3. A Place for New Friends
Every game played on Garcelon Field offers a chance for a new Bates connection. Here, Paul Perry ’57, who played on the Bates football team that won the old Maine State Series title in 1956, greets Brendan Murphy ’11 as the Bobcats head onto the field for their Homecoming game vs. Colby in 2010. (H. Lincoln Benedict ’09)
4. A Place to Have a Ball
The official stat sheet says the Bates baseball team makes its outside debut in February, down South or out West. But it can “begin” much earlier, like January.
“It’s unbelievably warm,” said Sam Maliska ’15, a righthanded pitcher from Palo Alto, Calif., as he and others threw the ball around on a rare warm day in January 2014. “I love being out here with the boys,” said Maliska, standing third from left in the photo below.
Last year’s January prelude culminated in the team’s first-ever appearance in the NESCAC Championships in May. This spring, the team has again made it to the NESCAC tournament.
5. A Place to Remember
After Bates student John Durkin ’14 died while studying in Rome in February 2014, his family and friends established the John Nolen Durkin Fund at the college.

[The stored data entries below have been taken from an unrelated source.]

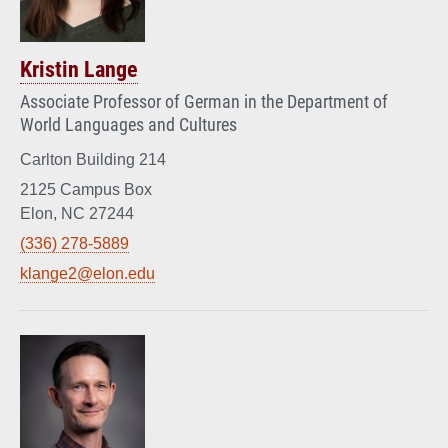
Kristin Lange
Associate Professor of German in the Department of
World Languages and Cultures
Carlton Building 214
2125 Campus Box
Elon, NC 27244
(336) 278-5889
klange2@elon.edu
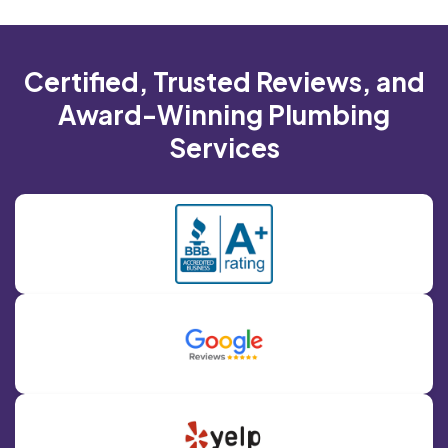
Certified, Trusted Reviews, and
Award-Winning Plumbing
Services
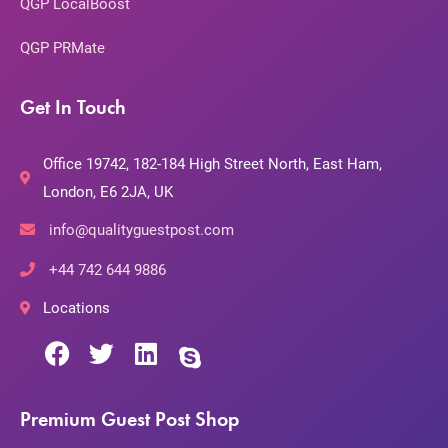
QGP LocalBoost
QGP PRMate
Get In Touch
Office 19742, 182-184 High Street North, East Ham,
London, E6 2JA, UK
info@qualityguestpost.com
+44 742 644 9886
Locations
Premium Guest Post Shop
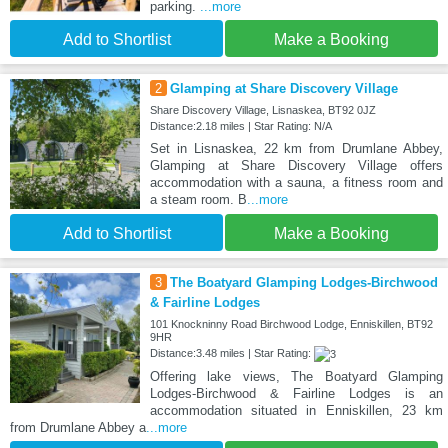
parking.
...more
Add to Shortlist
Make a Booking
2
Glamping at Share Discovery Village
Share Discovery Village, Lisnaskea, BT92 0JZ
Distance:2.18 miles | Star Rating: N/A
Set in Lisnaskea, 22 km from Drumlane Abbey,
Glamping at Share Discovery Village offers
accommodation with a sauna, a fitness room and
a steam room. B
...more
Add to Shortlist
Make a Booking
3
The Boatyard Glamping Lodges-Birchwood
& Fairline Lodges
101 Knockninny Road Birchwood Lodge, Enniskillen, BT92
9HR
Distance:3.48 miles | Star Rating:
Offering lake views, The Boatyard Glamping
Lodges-Birchwood & Fairline Lodges is an
accommodation situated in Enniskillen, 23 km
from Drumlane Abbey a
...more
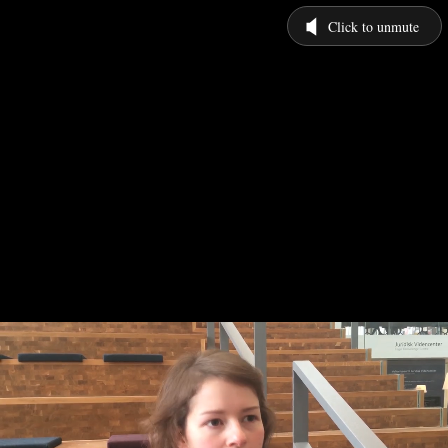
Click to unmute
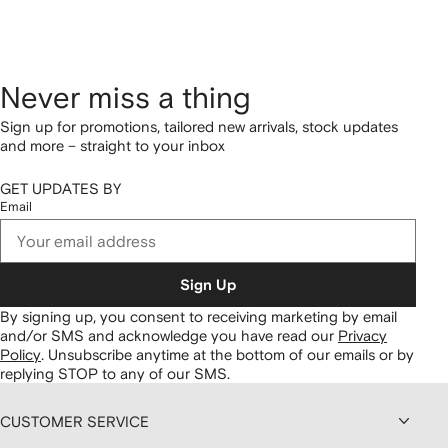
Never miss a thing
Sign up for promotions, tailored new arrivals, stock updates
and more – straight to your inbox
GET UPDATES BY
Email
Sign Up
By signing up, you consent to receiving marketing by email
and/or SMS and acknowledge you have read our
Privacy
Policy
.
Unsubscribe anytime at the bottom of our emails or by
replying STOP to any of our SMS.
CUSTOMER SERVICE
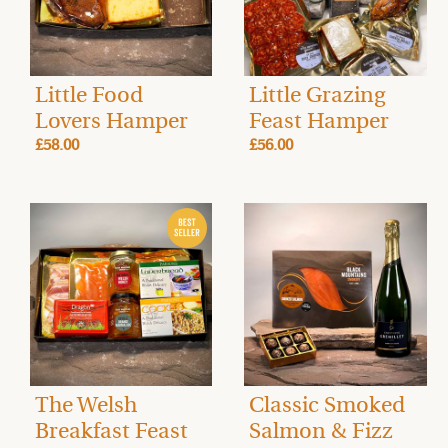
Little Food
Little Grazing
Lovers Hamper
Feast Hamper
£58.00
£56.00
The Welsh
Classic Smoked
Breakfast Feast
Salmon & Fizz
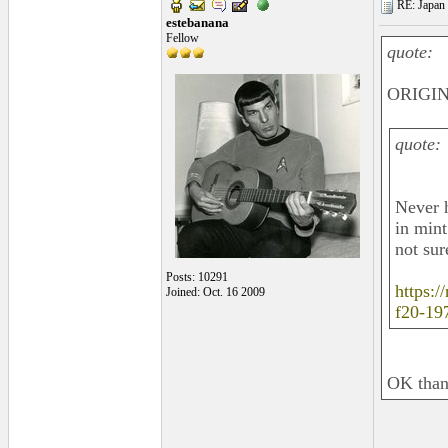
RE: Japan 
estebanana
Fellow
quote:
ORIGIN
quote:
Never h
in mint
not sure
Posts: 10291
https:
Joined: Oct. 16 2009
f20-19
OK thank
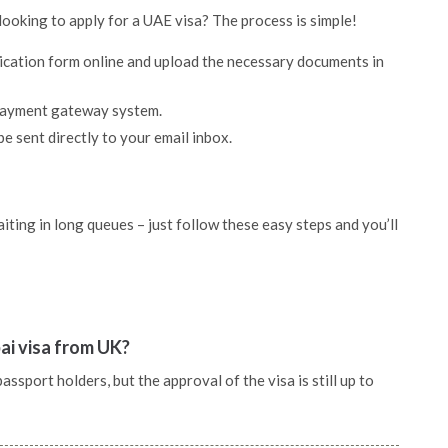
looking to apply for a UAE visa? The process is simple!
lication form online and upload the necessary documents in
 payment gateway system.
be sent directly to your email inbox.
ting in long queues – just follow these easy steps and you’ll
ai visa from UK?
sport holders, but the approval of the visa is still up to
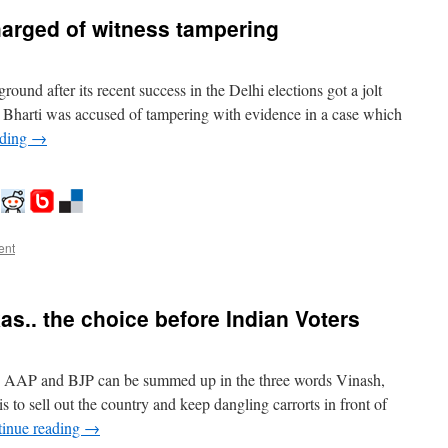
arged of witness tampering
nd after its recent success in the Delhi elections got a jolt
Bharti was accused of tampering with evidence in a case which
ading
→
ent
as.. the choice before Indian Voters
, AAP and BJP can be summed up in the three words Vinash,
 to sell out the country and keep dangling carrorts in front of
inue reading
→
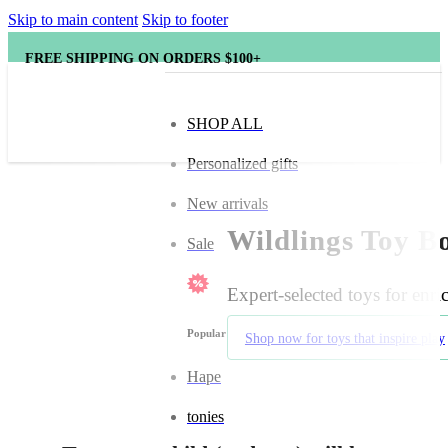
Skip to main content
Skip to footer
FREE SHIPPING ON ORDERS $100+
SHOP ALL
Personalized gifts
New arrivals
Wildlings Toy Bo
Sale
Expert-selected toys for enr
Popular brands
Shop now for toys that inspire play
Hape
tonies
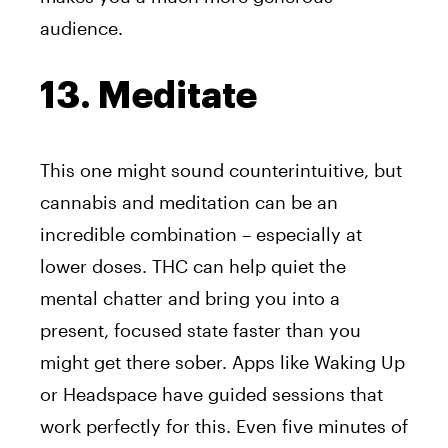
audience.
13. Meditate
This one might sound counterintuitive, but
cannabis and meditation can be an
incredible combination – especially at
lower doses. THC can help quiet the
mental chatter and bring you into a
present, focused state faster than you
might get there sober. Apps like Waking Up
or Headspace have guided sessions that
work perfectly for this. Even five minutes of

In May 2014, his Bates friends held a benefit softball game at Garcelon Field, raising more than $2,000 for the fund. The second annual fundraiser is scheduled for May 16.

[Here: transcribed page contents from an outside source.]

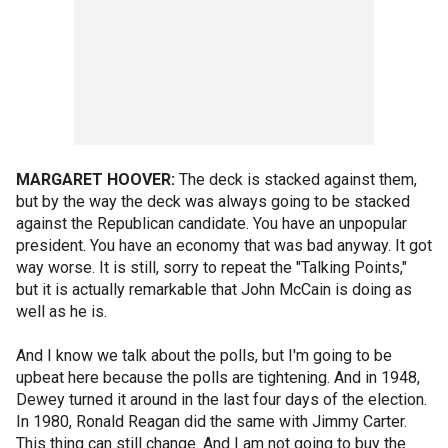
MARGARET HOOVER:
The deck is stacked against them,
but by the way the deck was always going to be stacked
against the Republican candidate. You have an unpopular
president. You have an economy that was bad anyway. It got
way worse. It is still, sorry to repeat the "Talking Points,"
but it is actually remarkable that John McCain is doing as
well as he is.
And I know we talk about the polls, but I'm going to be
upbeat here because the polls are tightening. And in 1948,
Dewey turned it around in the last four days of the election.
In 1980, Ronald Reagan did the same with Jimmy Carter.
This thing can still change. And I am not going to buy the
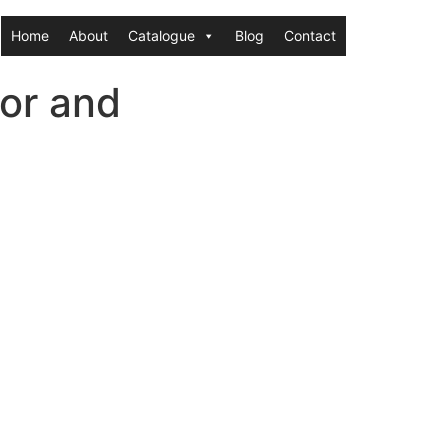
Home
About
Catalogue
Blog
Contact
or and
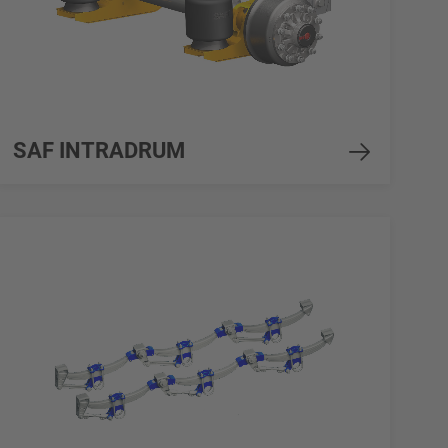
SAF INTRADRUM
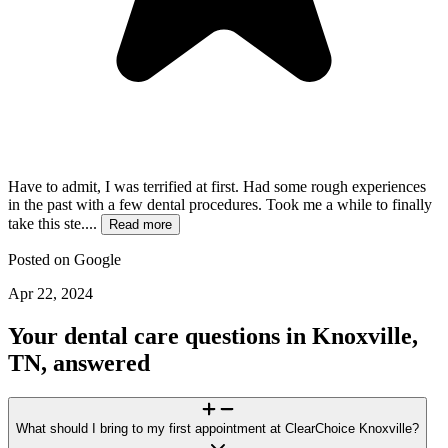
Have to admit, I was terrified at first. Had some rough experiences
in the past with a few dental procedures. Took me a while to finally
take this ste....
Read more
Posted on
Google
Apr 22, 2024
Your dental care questions in Knoxville,
TN, answered
What should I bring to my first appointment at ClearChoice Knoxville?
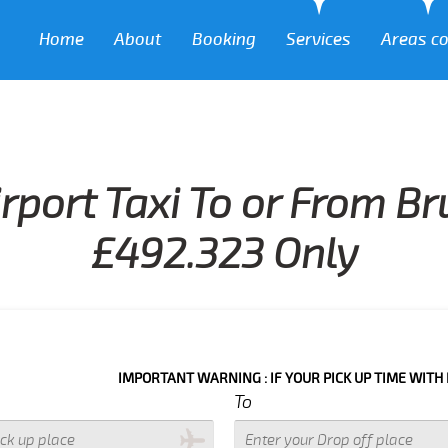
Home
About
Booking
Services
Areas c
rport Taxi To or From B
£492.323 Only
IMPORTANT WARNING : IF YOUR PICK UP TIME WITH IN NEXT 3 
To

6. A Place Where ‘Victory’s at Our Door’
The renovation of Garcelon has coincided with an upswing in the football team’s success.
In 2014, the Bobcats concluded their best four-year stretch since 1982. And that’s something to shout about!
7. A Place Where The Games Go On
Careful plowing by Bates Facility Services helps to keep Garcelon Field snow-free during the winter semester so anyone can relish a bit of green space and dry ground — even if the “green” is polyethylene fibers and the “ground” is silica sand and rounded bits of cryogenic rubber!
And even if there’s a bit of snow in the air, the games go on.
8. A Place that Makes a Great Impression
You have one chance to make a first impression — that could be a mantra of Admission tour guides, who know that a campus tour makes a powerful statement about a college’s attractiveness and value. No wonder that our tour guides lead their groups from the Residential Village to Commons by way of Garcelon Field.
9. A Place To Chill Out
FieldTurf tends to absorb more solar radiation than grass, so Bates students know where to go for a cozy and warm microclimate on a spring day.
10. A Place to Take Time
Students of geology professor Mike Retelle took to Garcelon on a cold January 2014 morning to demonstrate visually how long it took for life to appear on Earth after the planet formed 4.6 billion years ago.
The idea was to use the 100-yard length of Garcelon Field to create a geologic time line. At one end, a group of students represented the earliest geologic processes, some 3.93 billion years ago.
Then there was a long gap, 70 yards or 3.3 billion years, to the next group of students way down by the other end zone. They represented the relatively recent appearance of life, 600 million years ago.
At the 1 yard line, or 55 million years ago, a student represented the first primates.
“It’s crazy to see. Everything happens inside the 15-yard line,” explained Luke Combs ’15, an economics major and football player.
11. A Place Where Things Are Looking Up
During a men’s lacrosse game vs. Bowdoin at Garcelon Field on April 2, 2014, fans who looked up from the action saw a line of Canada geese heading north for the summer.